On return from a successful dc1394_capture_dequeue() function, the
timestamp member of the dc1394frame_t structure contains the time when
the frame's DMA buffer was filled, that is, when frame transmission
was completed. On most systems it should be accurate to a few tens of
microseconds. Its value is in microseconds since the Epoch.
If you are interested in the time the camera actually acquired the
frame (the timestamp of the trigger or start of integration), you have
to work backwards from the filltime by subtracting the delays
mentioned in "Can I
measure the actual frame latency?". Interfaces like Camwire can
be configured to provide the time of the trigger signal as a frame
timestamp.
Even if you have well-measured latency components, you do not have
any control over the timing of the IEEE 1394 bus cycle. The camera
has to wait for its isochronous time slot before the frame packets can
hop on the bus. The upshot is that the frame timestamp has an
inherent uncertainty of at least plus or minus half the IEEE 1394 bus
period. Bus periods are listed in the table in "How
can I work out the packet size for a wanted frame rate?".
1) Stop the camera ISO transmission (optional); 2) wait (sleep) at least one frame period to be sure the last frame being transmitted reached the host (optional); 3) call dc1394_capture_dequeue() using the DC1394_VIDEO1394_POLL policy (second argument), and repeat until the frame pointer (the third argument) gets set to NULL while the function returns DC1394_SUCCESS. That means the buffer has been drained.

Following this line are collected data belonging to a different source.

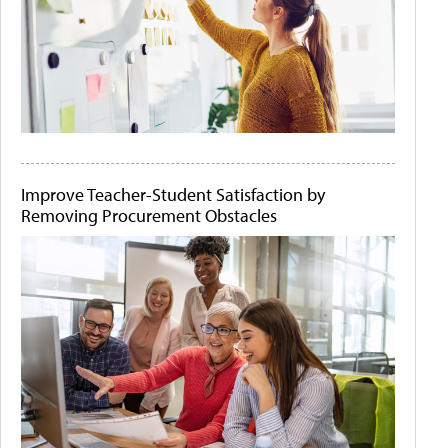
Improve Teacher-Student Satisfaction by
Removing Procurement Obstacles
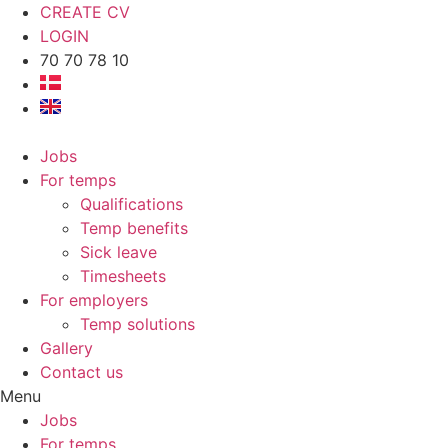
CREATE CV
LOGIN
70 70 78 10
Jobs
For temps
Qualifications
Temp benefits
Sick leave
Timesheets
For employers
Temp solutions
Gallery
Contact us
Menu
Jobs
For temps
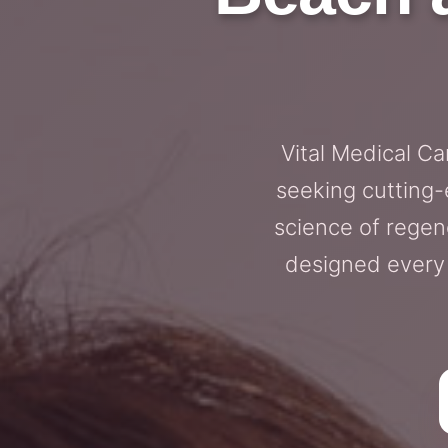
Vital Medical C
seeking cutting-
science of regen
designed every 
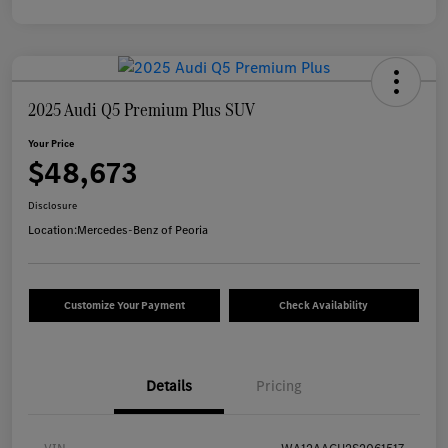
2025 Audi Q5 Premium Plus SUV
Your Price
$48,673
Disclosure
Location:
Mercedes-Benz of Peoria
Customize Your Payment
Check Availability
Details
Pricing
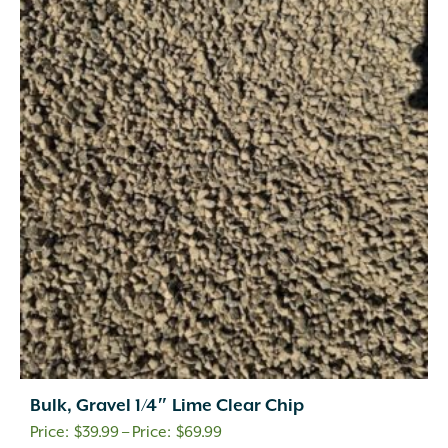
Bulk, Gravel 1/4″ Lime Clear Chip
Price
$
39.99
–
$
69.99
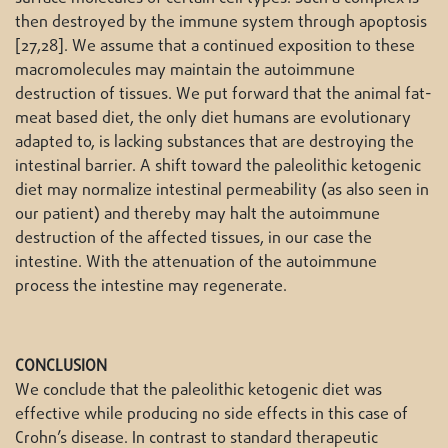
then destroyed by the immune system through apoptosis
[27,28]. We assume that a continued exposition to these
macromolecules may maintain the autoimmune
destruction of tissues. We put forward that the animal fat-
meat based diet, the only diet humans are evolutionary
adapted to, is lacking substances that are destroying the
intestinal barrier. A shift toward the paleolithic ketogenic
diet may normalize intestinal permeability (as also seen in
our patient) and thereby may halt the autoimmune
destruction of the affected tissues, in our case the
intestine. With the attenuation of the autoimmune
process the intestine may regenerate.
CONCLUSION
We conclude that the paleolithic ketogenic diet was
effective while producing no side effects in this case of
Crohn’s disease. In contrast to standard therapeutic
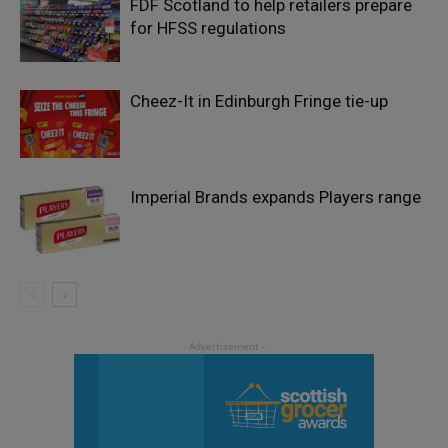
FDF Scotland to help retailers prepare
for HFSS regulations
Cheez-It in Edinburgh Fringe tie-up
Imperial Brands expands Players range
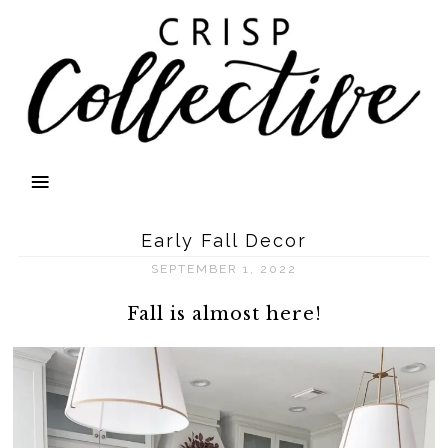
Early Fall Decor
SEPTEMBER 1, 2022
Fall is almost here!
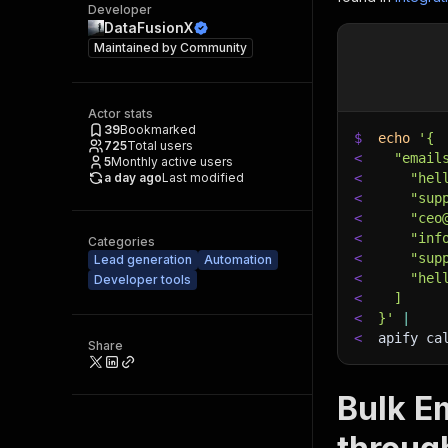
Developer
DataFusionX
Maintained by
Community
Actor stats
39
Bookmarked
$
echo
'{
725
Total users
<
  "email
5
Monthly active users
a day ago
Last modified
<
    "hel
<
    "sup
<
    "ceo
<
    "inf
Categories
<
    "sup
Lead generation
Automation
<
    "hel
Developer tools
<
  ]
<
}'
|
<
apify ca
Share
Bulk Em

Remember to also call dc1394_enqueue_buffer() after every successful call to a DMA capture function, IOW everytime the capture function returns a valid frame (non-NULL third argument)
Side note: the two first steps are not required if you wish to flush the buffer on-the-fly. However, the sync you get from this buffer flush will then be short-lived as frames continue to reach the host. Also, there is a (remote) possibility that you won't be able to empty the buffer faster than it fills, and your buffer-flushing function will then become a nice infinite loop... To be safe you could detect such condition by limiting the number of frame flushes to the size of the buffer (plus 1 or 2).
Allocate a large DMA ring buffer (50 buffers) when you call the
dc1394_capture_setup_dma() function, and make sure you call dequeue
function faster than the camera frame rate. Note that it is not always
possible to allocate 50 buffers if your images have a large
resolution. Try to keep the total buffer size under a reasonable
size. Kernel problems may occur over 32MB or 64MB.
You can also run the capture functions in a separate thread, and
even make your own ring buffer in your program memory.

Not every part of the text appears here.